A Season Of Cliffhangers For Penn Men's Team  
by Rob Dinerman

Andrew Douglas (Penn), Ahmed Bayoumy (St Lawrence)


photos Penn Squash

Dateline February 14th --- An era ended this past Sunday when the University of Pennsylvania's men's and women's teams played against Columbia in the last home matches that will ever be hosted by the Ringe Squash Courts, which have had a noteworthy 59-year run --- including hosting several U. S. Nationals and Potter Cup championships --- and are slated for demolition this spring.
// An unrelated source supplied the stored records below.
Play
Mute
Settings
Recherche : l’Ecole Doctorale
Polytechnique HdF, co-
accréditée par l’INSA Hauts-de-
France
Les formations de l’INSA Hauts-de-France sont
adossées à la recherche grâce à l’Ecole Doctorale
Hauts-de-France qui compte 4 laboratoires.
    Columbia journeyed to Philadelphia knowing that by winning it would clinch its first-ever men's Ivy League title. The Lions got what they came for but were pushed to the limit before barely emerging with a 5-4 victory that marked the fifth of Penn's seven Ivy League dual meets that ended with a 5-4 tally. Never before in the history of Penn men's squash have that many dual meets been decided by a single match, and Penn's bare-margin trio of losses to Princeton, Harvard and Columbia would all have been reversed (which would have made for a 7-0 record and the Ivy League pennant) had a combined six points instead landed in the Quaker column.
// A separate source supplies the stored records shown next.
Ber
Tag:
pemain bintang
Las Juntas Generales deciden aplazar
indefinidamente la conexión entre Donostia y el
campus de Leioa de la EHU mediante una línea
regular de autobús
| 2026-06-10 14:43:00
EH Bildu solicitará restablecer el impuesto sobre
     Against Princeton, Penn No. 7 Yash Barghava led Abhimanyu Shah 10-9 in the fifth before yielding the final three points; in the Harvard match, Penn No. 8 James Watson, trailing Bradley Smith 10-4 in the fifth game, fended off five straight match-balls against him and drew to 9-10 before Smith was able to finally garner the clinching point; and in the Columbia match a few days ago, Penn No. 3 Marwan Mahmoud battled Columbia standout Seif Attiah right to the end of their 11-8 fifth game. As it happens, the Penn women also lost 5-4 to Columbia when, in the last and deciding match between No. 5 players Habiba Mohammed of Columbia and Penn sophomore Lindsay Stanley ---whose father, Jeff, won the US Nationals 31 years ago in 1987, one of the years that the event was held at Ringe ---  Mohammed prevailed, three games to love.

    The Penn men's team's frenetic season also included their being on the winning end of 5-4 matches with Yale (in which, with the team score knotted at 4-all, Karim Tarek won the No. 4 match against Pierson Broadwater) and Dartmouth. This latter outcome was decided when Penn's No. 1 freshman star Andrew Douglas, a finalist in the 2017 US National Championship, won 3-2 over Alvin Huemann, to whom Douglas had lost when they played a few months ago in the preseason Ivy Scrimmages this past autumn.

   This pair of airtight victories, along with 9-0 shut-outs against Cornell and Brown, enabled the Quakers to finish with a 4-3 league record and in a three-way tie with Princeton and Dartmouth for third place in the Ivy League standings. The team has this weekend off before the national men's college championship tournament, the Potter Cup, will be played from February 23rd through 25th at Trinity College, with the season-ending Individual Championships to follow one week later in Washington DC. According to Penn men's head coach (and four-time U. S. Nationals finalist) Gilly Lane, the Ivy League currently is at its highest-ever level in terms of quality of play and parity between the top six teams. Lane wryly expressed the hope that at least some of the upcoming Potter Cup matches would be decided by convincing margins, noting that, after a winter of 5-4 results virtually every week, "I don't think my heart can handle any more of them!"